ICYMI: New York Times Opinion: Republicans Are Resurrecting Trump’s Burisma Lie

Key Point: “Rather than make a specific case, Republicans are trying to foment the cynical sense that scandal surrounds Biden just as it does Trump. The point is not to hold anyone accountable for actual wrongdoing, but to parody the process of trying.”
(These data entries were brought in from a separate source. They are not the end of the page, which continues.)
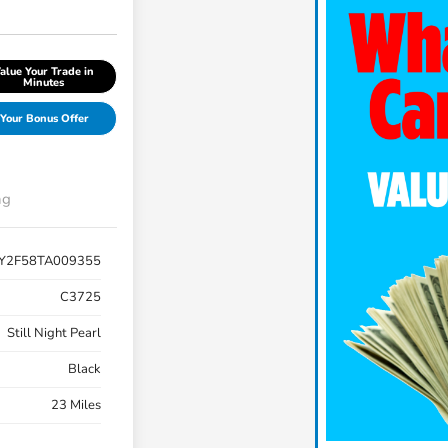
alue Your Trade in
Minutes
Your Bonus Offer
ng
Y2F58TA009355
C3725
Still Night Pearl
Black
23 Miles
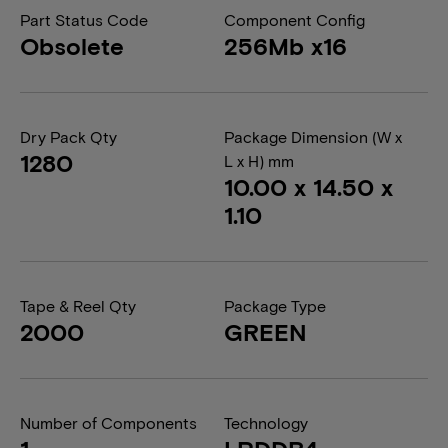
Part Status Code
Component Config
Obsolete
256Mb x16
Dry Pack Qty
Package Dimension (W x
1280
L x H) mm
10.00 x 14.50 x
1.10
Tape & Reel Qty
Package Type
2000
GREEN
Number of Components
Technology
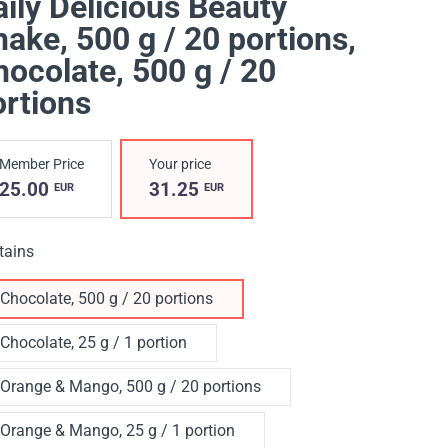
ily Delicious Beauty
ake, 500 g / 20 portions
,
ocolate, 500 g / 20
ortions
Member Price
Your price
25.00
31.25
EUR
EUR
tains
Chocolate, 500 g / 20 portions
Chocolate, 25 g / 1 portion
Orange & Mango, 500 g / 20 portions
Orange & Mango, 25 g / 1 portion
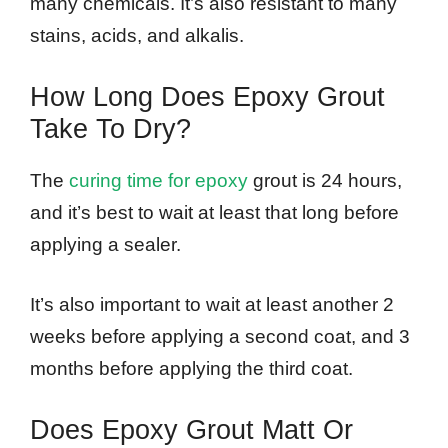
many chemicals. It’s also resistant to many
stains, acids, and alkalis.
How Long Does Epoxy Grout
Take To Dry?
The
curing time for epoxy
grout is 24 hours,
and it’s best to wait at least that long before
applying a sealer.
It’s also important to wait at least another 2
weeks before applying a second coat, and 3
months before applying the third coat.
Does Epoxy Grout Matt Or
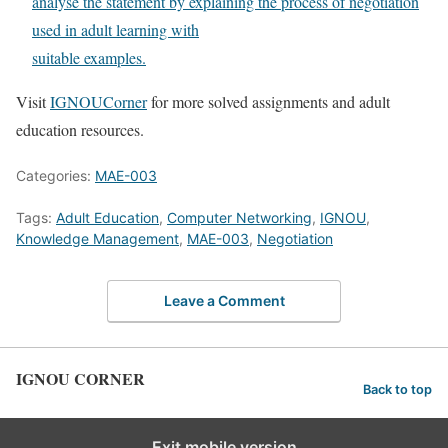
analyse the statement by explaining the process of negotiation
used in adult learning with
suitable examples.
Visit
IGNOUCorner
for more solved assignments and adult
education resources.
Categories:
MAE-003
Tags:
Adult Education
,
Computer Networking
,
IGNOU
,
Knowledge Management
,
MAE-003
,
Negotiation
Leave a Comment
IGNOU CORNER
Back to top
Exit mobile version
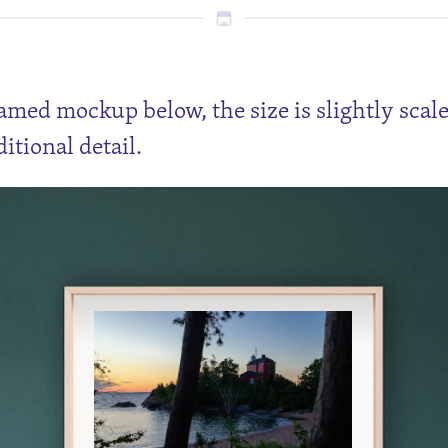
ramed mockup below, the size is slightly scal
itional detail.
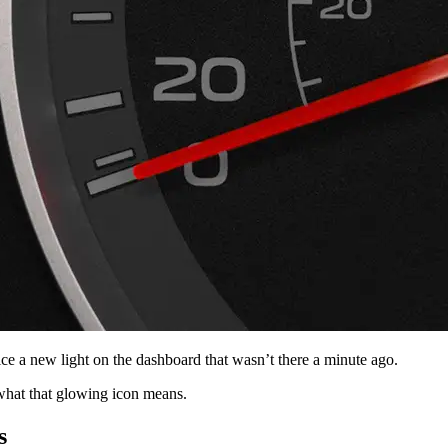
ce a new light on the dashboard that wasn’t there a minute ago.
what that glowing icon means.
s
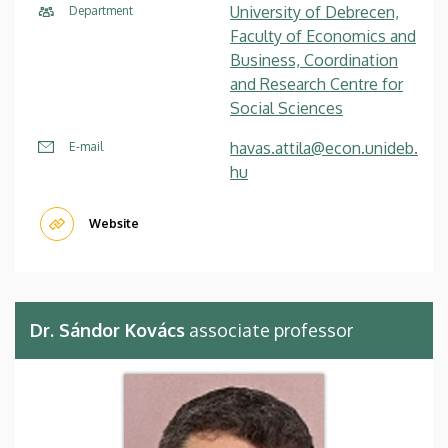
University of Debrecen,
Department
Faculty of Economics and
Business, Coordination
and Research Centre for
Social Sciences
havas.attila@econ.unideb.
E-mail
hu
Website
Dr. Sándor Kovács
associate professor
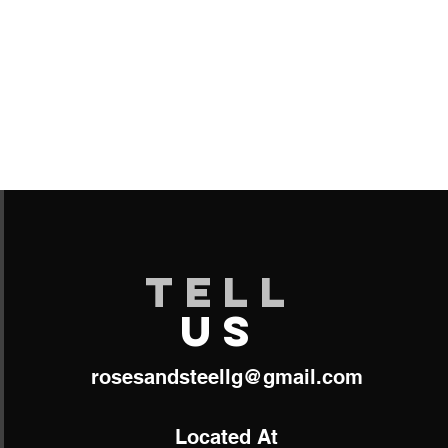
TELL
US
roses​
andsteellg@gmail.com
Located At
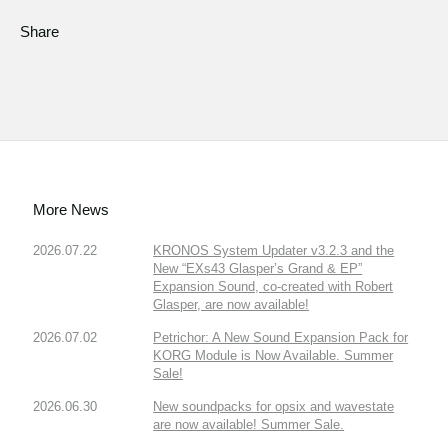
Share
More News
2026.07.22
KRONOS System Updater v3.2.3 and the
New “EXs43 Glasper’s Grand & EP”
Expansion Sound, co-created with Robert
Glasper, are now available!
2026.07.02
Petrichor: A New Sound Expansion Pack for
KORG Module is Now Available. Summer
Sale!
2026.06.30
New soundpacks for opsix and wavestate
are now available! Summer Sale.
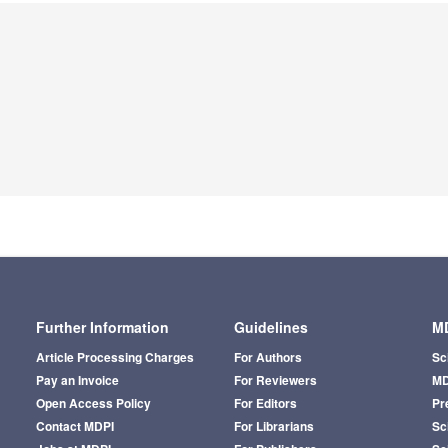
Further Information
Guidelines
MD
Article Processing Charges
For Authors
Sc
Pay an Invoice
For Reviewers
MD
Open Access Policy
For Editors
Pr
Contact MDPI
For Librarians
Sci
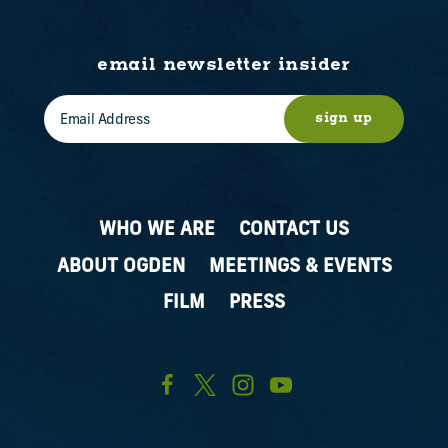
email newsletter insider
sign up
WHO WE ARE
CONTACT US
ABOUT OGDEN
MEETINGS & EVENTS
FILM
PRESS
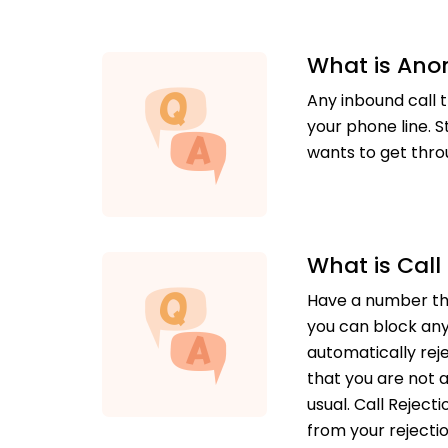
What is Ano
Any inbound call t
your phone line. S
wants to get thro
What is Call
Have a number tha
you can block any
automatically rej
that you are not a
usual. Call Rejec
from your rejection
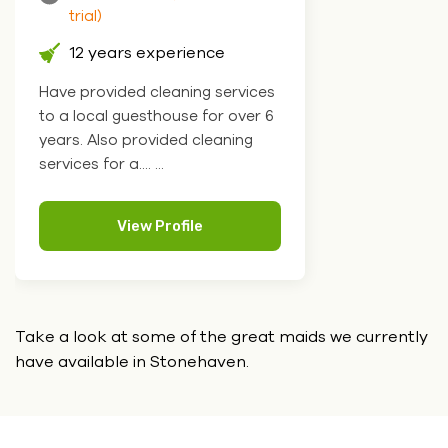
trial)
12 years experience
Have provided cleaning services
to a local guesthouse for over 6
years. Also provided cleaning
services for a.... ...
View Profile
Take a look at some of the great maids we currently
have
available in Stonehaven.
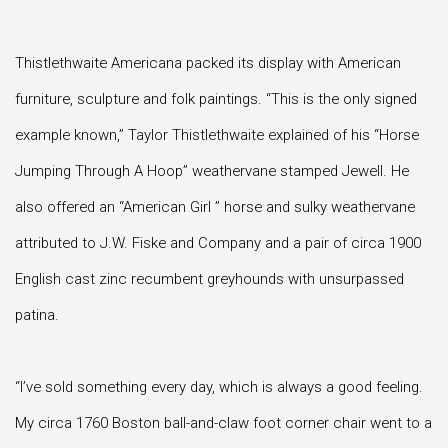
Thistlethwaite Americana packed its display with American
furniture, sculpture and folk paintings. “This is the only signed
example known,” Taylor Thistlethwaite explained of his “Horse
Jumping Through A Hoop” weathervane stamped Jewell. He
also offered an “American Girl ” horse and sulky weathervane
attributed to J.W. Fiske and Company and a pair of circa 1900
English cast zinc recumbent greyhounds with unsurpassed
patina.
“I’ve sold something every day, which is always a good feeling.
My circa 1760 Boston ball-and-claw foot corner chair went to a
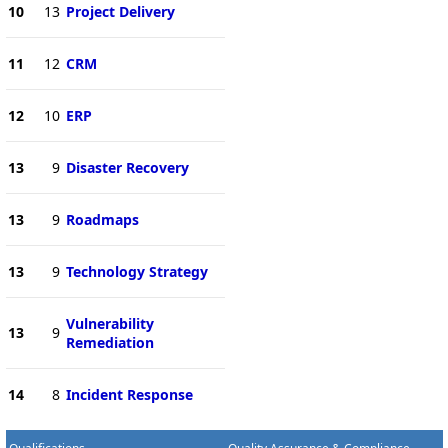
10
13
Project Delivery
11
12
CRM
12
10
ERP
13
9
Disaster Recovery
13
9
Roadmaps
13
9
Technology Strategy
Vulnerability
13
9
Remediation
14
8
Incident Response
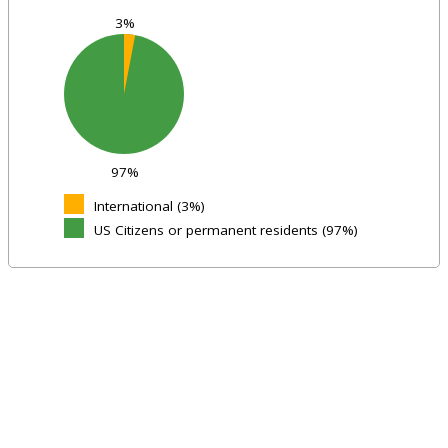
3%
97%
International (3%)
US Citizens or permanent residents (97%)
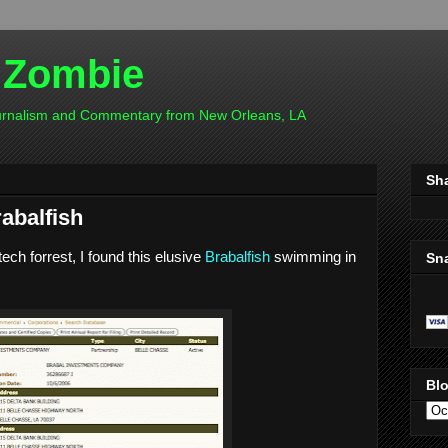
 Zombie
ournalism and Commentary from New Orleans, LA
Sh
rabalfish
ch forrest, I found this elusive
Brabalfish
swimming in
Sn
Blo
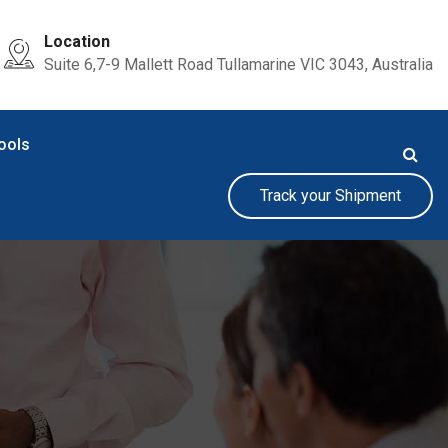
Location
Suite 6,7-9 Mallett Road Tullamarine VIC 3043, Australia
ools
Track your Shipment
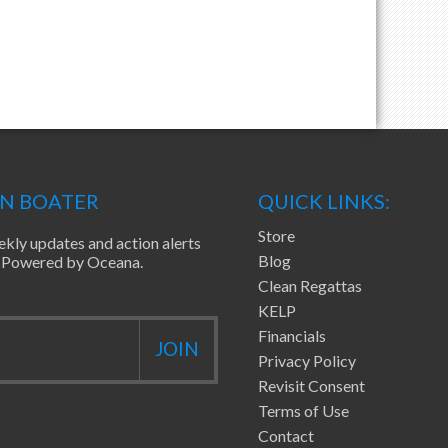
EN BOATER
QUICK LINKS:
Store
ekly updates and action alerts
Blog
ea Powered by Oceana.
Clean Regattas
KELP
Financials
Privacy Policy
Revisit Consent
Terms of Use
Contact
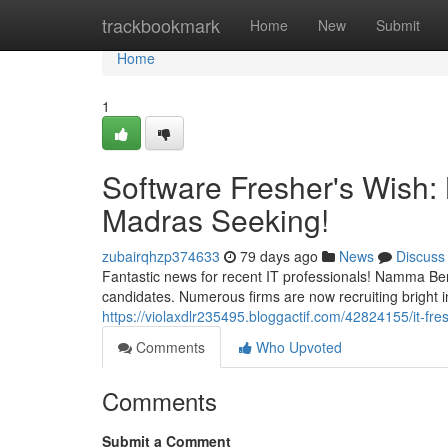
Home
trackbookmark
Home
New
Submit
Home
1
Software Fresher's Wish
Madras Seeking!
zubairqhzp374633
79 days ago
News
Discuss
Fantastic news for recent IT professionals! Namma B
candidates. Numerous firms are now recruiting bright ind
https://violaxdlr235495.bloggactif.com/42824155/it-fre
Comments
Who Upvoted
Comments
Submit a Comment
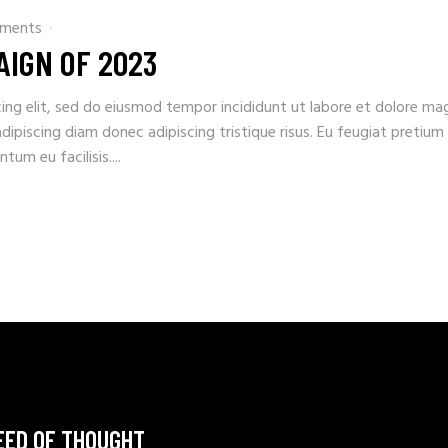
ments
AIGN OF 2023
ing elit, sed do eiusmod tempor incididunt ut labore et dolore ma
adipiscing diam donec adipiscing tristique risus. Eu feugiat pretium
um eu facilisis....
EED OF THOUGHT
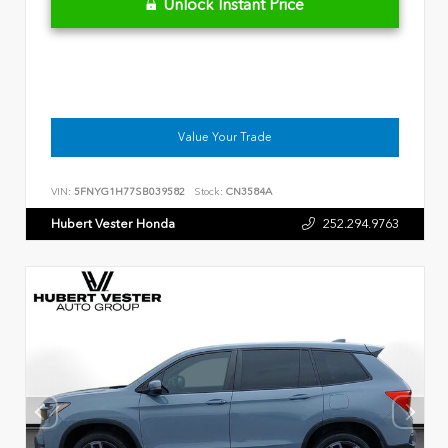
Unlock Instant Price
Value Your Trade
VIN:
5FNYG1H77SB039582
Stock:
CN3584A
Hubert Vester Honda
252.294.9763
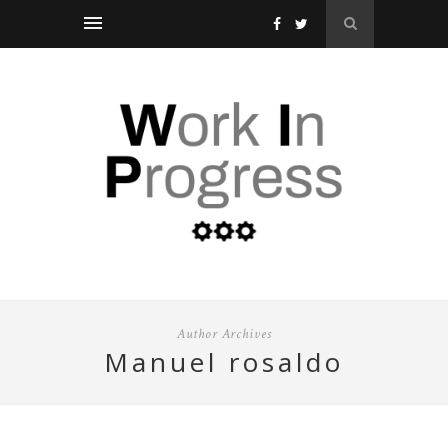
Author Archives
manuel rosaldo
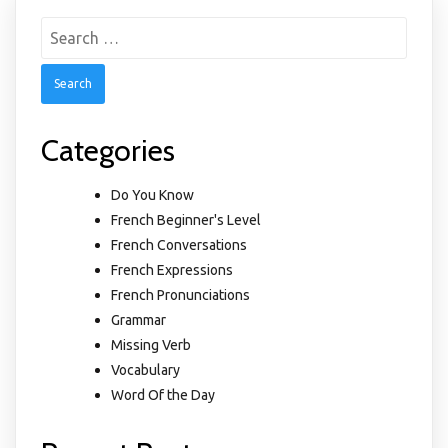
Search
for:
Categories
Do You Know
French Beginner's Level
French Conversations
French Expressions
French Pronunciations
Grammar
Missing Verb
Vocabulary
Word Of the Day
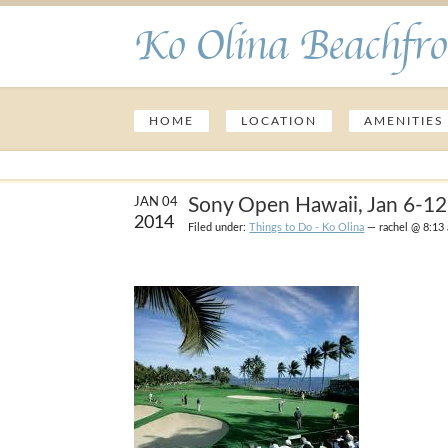
Ko Olina Beachfro
HOME
LOCATION
AMENITIES
Sony Open Hawaii, Jan 6-12
JAN 04
2014
Filed under:
Things to Do - Ko Olina
— rachel @ 8:13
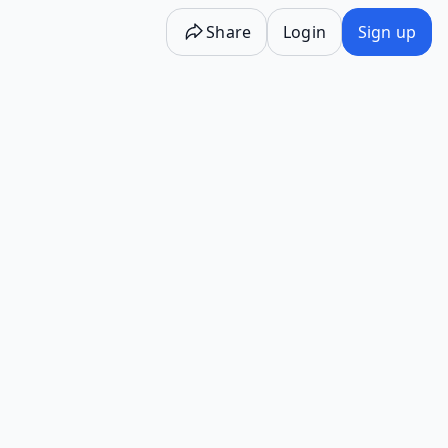
Share
Login
Sign up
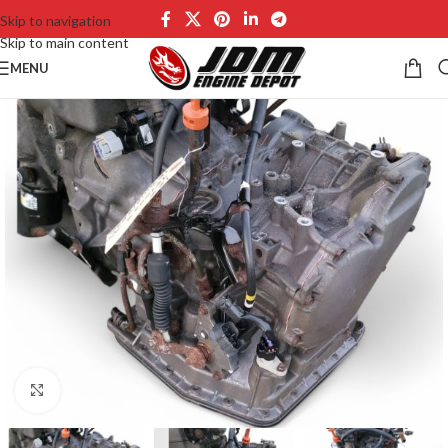
Skip to navigation
Skip to main content
MENU
Click to enlarge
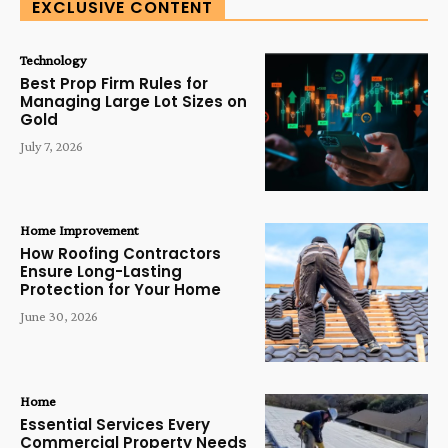
EXCLUSIVE CONTENT
Technology
Best Prop Firm Rules for
Managing Large Lot Sizes on
Gold
July 7, 2026
Home Improvement
How Roofing Contractors
Ensure Long-Lasting
Protection for Your Home
June 30, 2026
Home
Essential Services Every
Commercial Property Needs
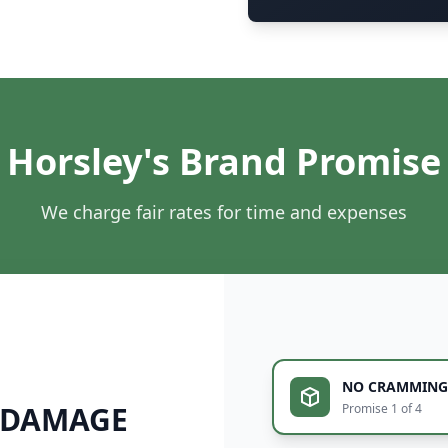
Horsley's Brand Promise
We charge fair rates for time and expenses
NO CRAMMING
 DAMAGE
Promise 1 of 4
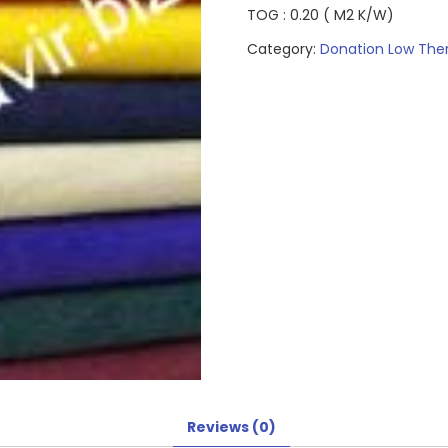
TOG : 0.20 ( M2 K/W)
Category:
Donation Low The
Reviews (0)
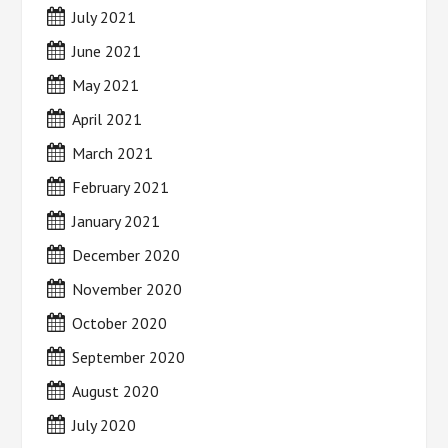
July 2021
June 2021
May 2021
April 2021
March 2021
February 2021
January 2021
December 2020
November 2020
October 2020
September 2020
August 2020
July 2020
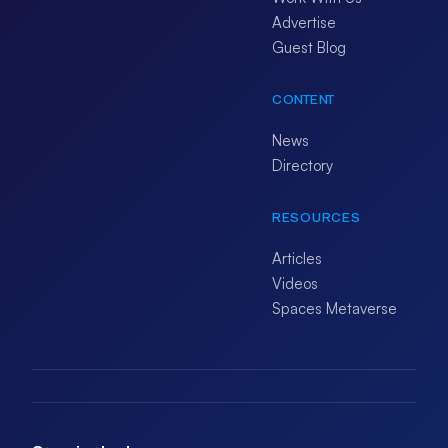
Advertise
Guest Blog
CONTENT
News
Directory
RESOURCES
Articles
Videos
Spaces Metaverse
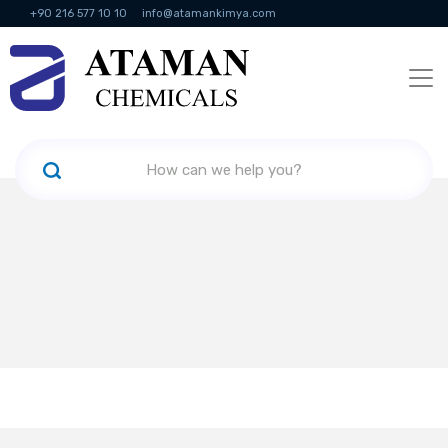
+90 216 577 10 10
info@atamankimya.com
KVKK Politikası
Information Society Services
Human Resources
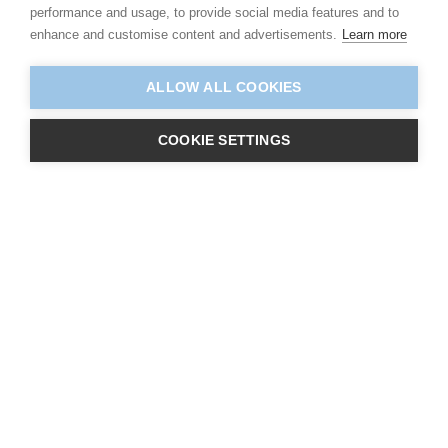
performance and usage, to provide social media features and to
enhance and customise content and advertisements.
Learn more
ALLOW ALL COOKIES
COOKIE SETTINGS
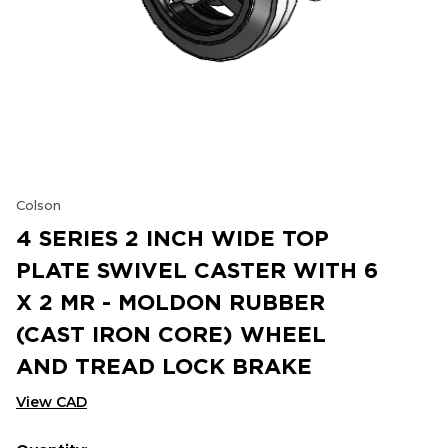
Colson
4 SERIES 2 INCH WIDE TOP
PLATE SWIVEL CASTER WITH 6
X 2 MR - MOLDON RUBBER
(CAST IRON CORE) WHEEL
AND TREAD LOCK BRAKE
View CAD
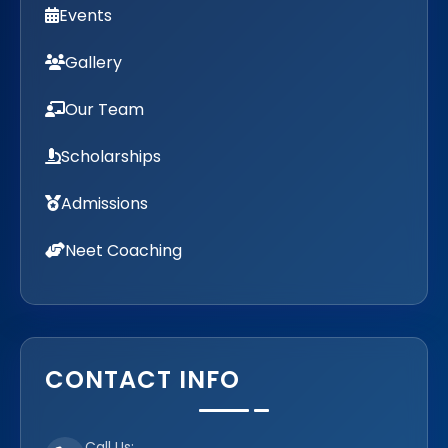
Events
Gallery
Our Team
Scholarships
Admissions
Neet Coaching
CONTACT INFO
Call Us:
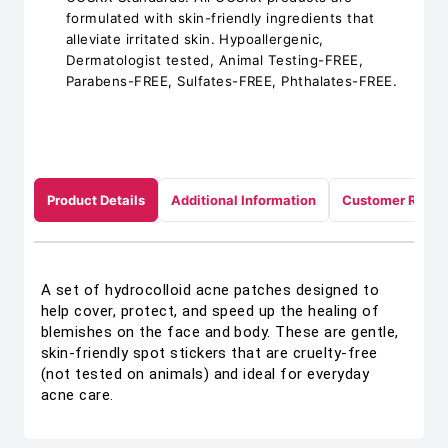
formulated with skin-friendly ingredients that
alleviate irritated skin. Hypoallergenic,
Dermatologist tested, Animal Testing-FREE,
Parabens-FREE, Sulfates-FREE, Phthalates-FREE.
Product Details
Additional Information
Customer Revie
A set of hydrocolloid acne patches designed to
help cover, protect, and speed up the healing of
blemishes on the face and body. These are gentle,
skin-friendly spot stickers that are cruelty-free
(not tested on animals) and ideal for everyday
acne care.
The New York Times Opinion: Republicans Are Resurrecting Trump’s Burisma Lie

By Michelle Goldberg 

  • “What I’m hearing from Republicans is that Speaker McCarthy basically has no choice,” Jamie Raskin, the ranking Democrat on the House Oversight Committee, said when I asked him whether impeachment was likely. “This is what they want.” And with yet another Trump indictment imminent, I suspect impeachment momentum will only accelerate. Amid the drama of a presidential front-runner facing multiple felony charges, Republicans are going to need counterprogramming.
  • To be clear, impeachment is not what all Republicans want: As The New York Times wryly noted, some in the party argue “that the House must find actual corruption or wrongdoing before lawmakers consider impeachment.” Given McCarthy’s very thin margins in the House, he may not have the votes to begin a process some of his members are dreading. Nevertheless, with the Republican base clamoring for impeachment, McCarthy has clearly signaled it’s a live possibility. Which raises a question: Impeachment for what?
  • Let’s recall why Trump tried to essentially extort Ukraine’s president, Volodymyr Zelensky. The ex-president wanted Zelensky’s help creating the false impression that a bribery scheme led Biden, as vice president, to call on the Ukrainian government to fire its prosecutor general, Viktor Shokin. In 2018, Rudy Giuliani dispatched two henchmen — both now convicted felons — to Ukraine to find proof that Biden had targeted Shokin to protect the energy company Burisma, which had put Biden’s son Hunter on its board.
  • As Raskin points out, though, Trump’s Justice Department already scrutinized these claims and evidently found nothing worth acting on, and even some Republicans who eagerly hyped the recordings have since conceded they may not exist. Impeaching Biden over this kind of hearsay would be like impeaching Trump over the Steele dossier.
  • Nevertheless, there is a sort of logic to House Republicans’ impeachment plans. Part of their motivation, Raskin argues, is an attempt to ensure that Trump isn’t the only 2024 candidate carrying the stigma of impeachment. More than that, by impeaching Biden for Burisma, they’d be signaling that Trump, as president, would have been justified in asking Zelensky to investigate Biden. Republicans may not be able to expunge Trump’s impeachments, which the ex-president is reportedly demanding. But they could retroactively try to excuse the behavior that led to the first one.
  • And since the Republican aim is getting revenge and sowing confusion, rather than actually proving high crimes and misdemeanors, they may be able to use the obscurity of the allegations — and the need to plunge down various rabbit holes to understand them — to their advantage. Rather than make a specific case, Republicans are trying to foment the cynical sense that scandal surrounds Biden just as it does Trump. The point is not to hold anyone accountable for actual wrongdoing, but to parody the process of trying.